TEMPO.CO, Jakarta - Suasana sepi dan damai di desa Sagamihara, distrik Tsukui, sekitar 50 kilometer sebelah barat Tokyo, Jepang seketika berubah menjadi hiruk pikuk dini hari tadi, 26 Juli 2016. Suara sirene puluhan mobil ambulans dan mobil polisi hilir mudik di jalan desa yang berbukit-bukit untuk mengantar korban pembantaian keji ke rumah sakit. Penduduk desa pun terbangun dan terkejut mendengar kabar pembantaian keji terjadi di rumah perawatan penderita cacat mental.

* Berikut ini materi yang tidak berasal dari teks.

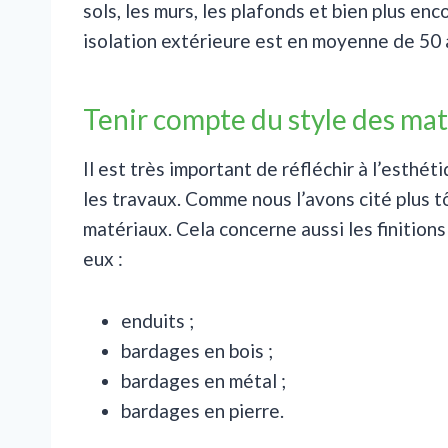
sols, les murs, les plafonds et bien plus en
isolation extérieure est en moyenne de 50 ans
Tenir compte du style des ma
Il est très important de réfléchir à l’est
les travaux. Comme nous l’avons cité plus tô
matériaux. Cela concerne aussi les finitions
eux :
enduits ;
bardages en bois ;
bardages en métal ;
bardages en pierre.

Satoshi Uematsu, 31 tahun, dengan menggunakan pisau menerobos masuk rumah perawatan sekitar 150 penyandang cacat mental, Tsukui Yamayuri Garden. Ia kemudian menikam lebih dari 40 orang. Sebanyak 19 penyandang cacat tewas di tempat dibunuh Uematsu.
Baca: 'Semoga Dunia Damai' Cuit Pembunuh Penderita Cacat di Jepang
Warga Sagamihara terkejut dan merasa sakit hati karena yang menjadi korban adalah orang cacat yang tidak berdaya. Seorang warga yang rumahnya bersebelahan dengan pusat perawatan tersebut, mengaku bahwa dia mengenal baik para pekerja dan juga pasien, bahkan mereka sudah terbiasa aktif membantu satu sama lain.
"Mereka telah diterima dengan baik serta ramah dan telah berbaur dengan masyarakat," kata Chikara Inabayashi, 68 tahun. "Insiden itu menakutkan, tapi itu tidak mengubah apa yang saya pikirkan tentang tempat ini. Ini masih merupakan tempat yang penting bagi mereka yang membutuhkan bantuan."
Seorang penduduk lainnya, mengaku cukup mengenal pelaku pembunuhan keji tersebut. Akie Inoue, mengatakan dirinya dan putrinya sering menghadiri acara di rumah perawatan penyandang cacat dan bertemu dengan Uematsu yang dikenalnya ramah dan baik.
Penduduk sekitar tidak menyangka bahwa peristiwa keji itu akan terjadi di tempat mereka hidup, terlebih itu menimpa orang-orang yang tidak berdaya dan tidak mengerti apa yang terjadi.